Article 1 of the 1986 Liberian constitution states that: “All power is inherent in the people. All free governments are instituted by their authority and for their benefit and they have the right to alter and reform the same when their safety and happiness so require. In order to ensure a democratic government which responds to the wishes of the governed, the people shall have the right at such period and in such manner as provided for under this Constitution, to cause their public servants to leave the office and to fill vacancies by regular elections and appointments”.
The Bomi County race for the Senate is being heavily contested for with Former House Speaker Alex Tyler and Representative Edwin Snowe working to unseat the incumbent Senator Sando Johnson. However, the incumbent and former Speaker have a herculean task of fending off the threat from Snowe, who has proven to be a formidable political figure since switching from Montserrado County to Bomi County in 2017.
It was rare political decision that some say, was intended to prepare him for the county’s senatorial seat.
Senator Johnson, a former hierarchy of the National Patriotic Party (NPP) in 2017, is now the candidate on the Collaborating Political parties’ ticket. Senator Johnson reaffirmed his membership to the NPP after the 2017 election but has since gone renegade and has been heard lambasting the ruling party on many occasions.

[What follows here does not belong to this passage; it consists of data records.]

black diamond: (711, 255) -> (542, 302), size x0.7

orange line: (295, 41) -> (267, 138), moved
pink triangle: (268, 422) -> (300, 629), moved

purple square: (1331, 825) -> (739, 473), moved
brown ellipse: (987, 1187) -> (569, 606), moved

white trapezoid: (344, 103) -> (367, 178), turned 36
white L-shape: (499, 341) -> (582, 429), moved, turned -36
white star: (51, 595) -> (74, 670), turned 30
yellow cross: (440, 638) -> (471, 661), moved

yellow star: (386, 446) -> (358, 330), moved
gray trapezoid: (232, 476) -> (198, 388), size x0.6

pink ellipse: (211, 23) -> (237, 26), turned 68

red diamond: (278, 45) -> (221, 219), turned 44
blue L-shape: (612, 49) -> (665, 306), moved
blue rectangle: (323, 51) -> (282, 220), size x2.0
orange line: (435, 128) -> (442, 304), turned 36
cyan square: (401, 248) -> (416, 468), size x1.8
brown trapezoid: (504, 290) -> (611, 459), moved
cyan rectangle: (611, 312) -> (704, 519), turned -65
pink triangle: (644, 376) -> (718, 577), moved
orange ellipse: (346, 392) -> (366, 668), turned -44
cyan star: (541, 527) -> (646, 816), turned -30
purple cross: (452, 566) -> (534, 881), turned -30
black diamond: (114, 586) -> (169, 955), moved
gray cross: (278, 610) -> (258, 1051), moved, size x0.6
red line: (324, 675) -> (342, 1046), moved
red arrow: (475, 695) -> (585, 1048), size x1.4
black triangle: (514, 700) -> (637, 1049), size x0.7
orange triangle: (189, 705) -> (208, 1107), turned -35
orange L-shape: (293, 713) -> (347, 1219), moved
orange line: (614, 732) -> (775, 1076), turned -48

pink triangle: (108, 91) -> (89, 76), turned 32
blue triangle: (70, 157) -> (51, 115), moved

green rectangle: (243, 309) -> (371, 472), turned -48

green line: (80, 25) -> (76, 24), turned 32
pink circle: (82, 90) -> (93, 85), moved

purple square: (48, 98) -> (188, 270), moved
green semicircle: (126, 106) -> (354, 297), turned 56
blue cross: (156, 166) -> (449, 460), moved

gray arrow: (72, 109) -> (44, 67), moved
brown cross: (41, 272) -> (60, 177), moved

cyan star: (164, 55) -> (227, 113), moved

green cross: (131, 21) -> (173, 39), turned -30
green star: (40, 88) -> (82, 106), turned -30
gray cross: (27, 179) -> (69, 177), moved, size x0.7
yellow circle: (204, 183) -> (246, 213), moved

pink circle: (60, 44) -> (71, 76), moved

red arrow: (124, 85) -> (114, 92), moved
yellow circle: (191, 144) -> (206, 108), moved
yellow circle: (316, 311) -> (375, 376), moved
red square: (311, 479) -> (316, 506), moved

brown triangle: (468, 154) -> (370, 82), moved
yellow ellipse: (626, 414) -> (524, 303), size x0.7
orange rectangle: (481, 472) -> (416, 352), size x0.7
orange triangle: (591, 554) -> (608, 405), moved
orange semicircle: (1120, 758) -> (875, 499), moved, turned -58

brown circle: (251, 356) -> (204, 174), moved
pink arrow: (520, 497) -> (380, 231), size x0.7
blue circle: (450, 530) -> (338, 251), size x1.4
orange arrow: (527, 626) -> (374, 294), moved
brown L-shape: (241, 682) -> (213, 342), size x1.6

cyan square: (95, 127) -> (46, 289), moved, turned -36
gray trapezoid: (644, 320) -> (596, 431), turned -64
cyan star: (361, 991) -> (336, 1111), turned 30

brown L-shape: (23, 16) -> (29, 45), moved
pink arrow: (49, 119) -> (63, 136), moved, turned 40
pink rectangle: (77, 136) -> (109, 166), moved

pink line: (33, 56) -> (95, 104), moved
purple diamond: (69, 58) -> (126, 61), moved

In one of the most closely-contested races in the December Midterm elections, it could come down to the total votes cast. But with strangers illegally encroaching on residents in one of the smallest counties in Liberia, it appears residents here, like most other counties in Liberia, are at risk of being dealt a Senator, not from their choosing but one elected in a process, marred by a lot of unanswered questions and whether the National Elections Commission is doing enough to curb a practice dealing a massive dent in Liberia’s post-war political revival.